Siamo alla gara dei paradossi: sono stati ingaggiati al Festival dell’Economia i più costosi economisti per sentirci dire che bisogna ritornare al capitalismo quando la crisi è stata prodotta dalle banche e dalla finanza mondiale; si susseguono Forum, Marce e giornate per la Pace, in cui le istituzioni decantano le doti di Trento quale oasi di pace, mentre si strizza l'occhiolino a Finmeccanica e le banche armate e coi soldi pubblici si costruiscono basi militari; nel piano anticrisi approvato i soldi invece di andare ai precari vengono regalati alle imprese (che poi chiudono) e ai soliti speculatori del mattone. A Rovereto, una città con due inceneritori industriali, senza un piano rifiuti degno di questo nome e con dati preoccupanti dei medici sull’elevato tasso di diossine presenti nel latte materno, tra pochi giorni si terrà una notte verde a emissioni zero. Verrebbe da sorridere se non fosse tragico pensare che si parla di impatto zero quando la cattiva politica è la diretta responsabile delle nocività ambientali come i 70 km, solo in Trentino, di nuove gallerie chiamate TAV o l’inceneritore a Ischia Podetti. E se pensiamo al funzionamento dei tre principali sindacati, a parte una piccola schiera di sindacalisti tenaci, non è azzardato e fazioso pensare che siano paragonabili né più né meno a un ufficio pubblico esternalizzato, dove si trovano solo quei servizi fiscali che danno accesso agli ammortizzatori sociali.
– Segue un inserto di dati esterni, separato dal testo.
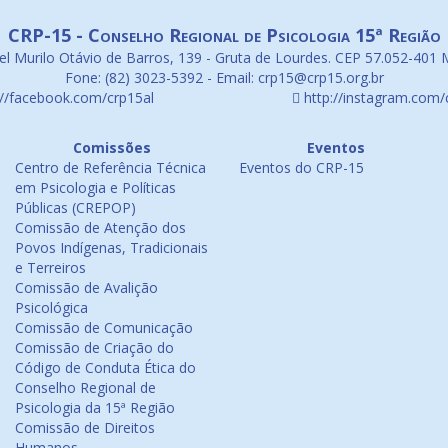
CRP-15 - Conselho Regional de Psicologia 15ª Região
l Murilo Otávio de Barros, 139 - Gruta de Lourdes. CEP 57.052-401 
Fone: (82) 3023-5392 - Email: crp15@crp15.org.br
://facebook.com/crp15al
http://instagram.com/
Comissões
Eventos
Centro de Referência Técnica
Eventos do CRP-15
em Psicologia e Políticas
Públicas (CREPOP)
Comissão de Atenção dos
Povos Indígenas, Tradicionais
e Terreiros
Comissão de Avalição
Psicológica
Comissão de Comunicação
Comissão de Criação do
Código de Conduta Ética do
Conselho Regional de
Psicologia da 15ª Região
Comissão de Direitos
Humanos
Costruire alternativa dal basso
La compattezza e le ampie ali protettive della governance locale necessitano quindi di far vivere appieno le esperienze politiche e sociali che nascono dal basso dentro i percorsi della libertà e della indipendenza. Nel vivere in questa crisi facciamo appello a tutte le soggettività per affermare che c’è la necessità di costruire reti di lotta alternative a questo stato di cose, che è possibile rompere il classico rapporto tra lotte e sviluppo: quello di cui abbiamo bisogno non è avere più sviluppo, ma averne meno e di diverso tipo.
L’indipendenza quindi non assume solo caratteristiche di alterità al potere, ma diventa un concetto con il quale decliniamo quotidianamente la nostra azione su nuove pratiche di vita, da forme autogestite di produzione di energia e alimenti, alla costruzione collettiva di forme artistiche, culturali e di comunicazione, dalla ridistribuzione della ricchezza alla riappropriazione del reddito.
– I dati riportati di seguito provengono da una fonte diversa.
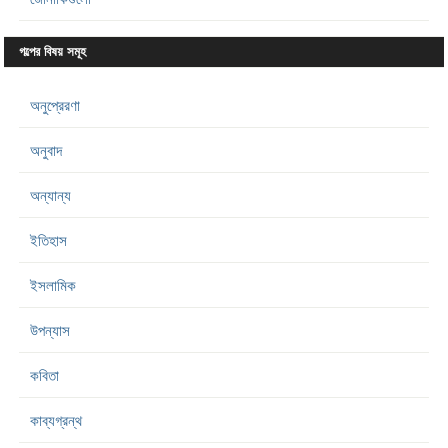
গল্পের বিষয় সমূহ
অনুপ্রেরণা
অনুবাদ
অন্যান্য
ইতিহাস
ইসলামিক
উপন্যাস
কবিতা
কাব্যগ্রন্থ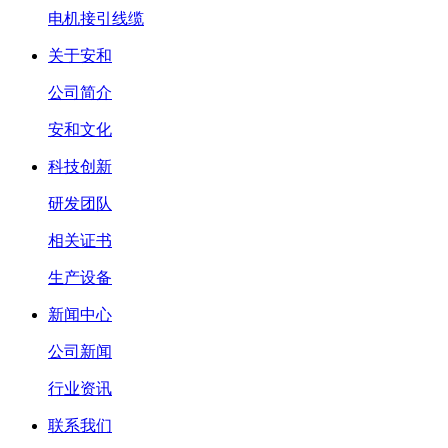
电机接引线缆
关于安和
公司简介
安和文化
科技创新
研发团队
相关证书
生产设备
新闻中心
公司新闻
行业资讯
联系我们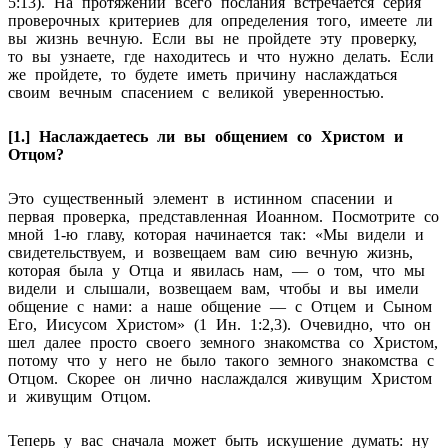
5:13). На протяжении всего послания встречается серия
проверочных критериев для определения того, имеете ли
вы жизнь вечную. Если вы не пройдете эту проверку,
то вы узнаете, где находитесь и что нужно делать. Если
же пройдете, то будете иметь причину наслаждаться
своим вечным спасением с великой уверенностью.
[1.] Наслаждаетесь ли вы общением со Христом и
Отцом?
Это существенный элемент в истинном спасении и
первая проверка, представленная Иоанном. Посмотрите со
мной 1-ю главу, которая начинается так: «Мы видели и
свидетельствуем, и возвещаем вам сию вечную жизнь,
которая была у Отца и явилась нам, — о том, что мы
видели и слышали, возвещаем вам, чтобы и вы имели
общение с нами: а наше общение — с Отцем и Сыном
Его, Иисусом Христом» (1 Ин. 1:2,3). Очевидно, что он
шел далее просто своего земного знакомства со Христом,
потому что у него не было такого земного знакомства с
Отцом. Скорее он лично наслаждался живущим Христом
и живущим Отцом.
Теперь у вас сначала может быть искушение думать: ну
Indipendenza e autonomia dunque come modalità con le quali praticare il comune e non come pensiero per creare nuovi confini blindati o piccole patrie. E attraverso la ricerca di percorsi reali di liberazione dal controllo sociale, dall’omofobia, dal razzismo e dai fascismi, riprendersi nel concreto la parola libertà troppe volte abusata e svilita da partiti e da coloro che ne fanno l’ennesima ideologia.
Il festival di inizio giugno ha la piccola ambizione di far emergere quella nuova narrazione, quel protagonismo non solo generazionale che in quest’ultimo anno abbiamo respirato anche in Trentino. Ha la volontà di mettere al centro dell’attenzione la costruzione politica del comune e condividerla con coloro che lo vogliono attraversare. Un festival che si propone come molte cose insieme: l’espressione di una comunità sociale e politica che non ha mai smesso di sognare un mondo diverso e più giusto, ma anche uno spazio pubblico da poter vivere sia per l’assemblea del lunedì che per le serate di musica e cultura.
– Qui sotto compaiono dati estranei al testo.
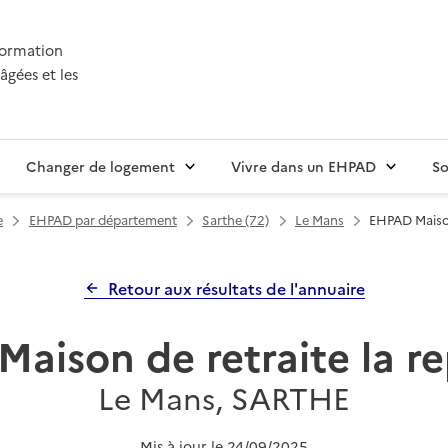
nformation
âgées et les
Changer de logement
Vivre dans un EHPAD
So
e
EHPAD par département
Sarthe (72)
Le Mans
EHPAD Maison
Retour aux résultats de l'annuaire
aison de retraite la r
Le Mans, SARTHE
Mis à jour le
24/09/2025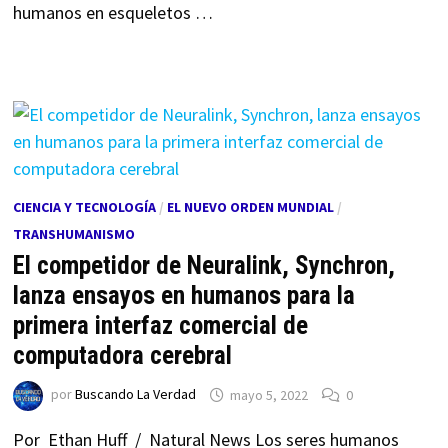
humanos en esqueletos …
CIENCIA Y TECNOLOGÍA
/
EL NUEVO ORDEN MUNDIAL
/
TRANSHUMANISMO
El competidor de Neuralink, Synchron,
lanza ensayos en humanos para la
primera interfaz comercial de
computadora cerebral
por
Buscando La Verdad
mayo 5, 2022
0
Por Ethan Huff / Natural News Los seres humanos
Un laboratorio di vera cooperazione per creare delle brecce che diano respiro a un tessuto sociale che rischia di infeltrirsi: la scelta quindi del venerdì di uscire dalle mura del Bruno, per proporre a tutti e tutte una Pink Parade durante la quale ricordare l’importanza degli spazi sociali e costruire una scia di energia e potenza capace di rompere l’apatia trentina. Un linguaggio differente con la volontà di comunicare che per uscire dalla crisi non serve qualche spicciolo dato a pioggia, ma occorre rimettere in discussione l’intera società e i suoi rapporti consolidati di comando.
Per far questo sappiamo già di non bastarci!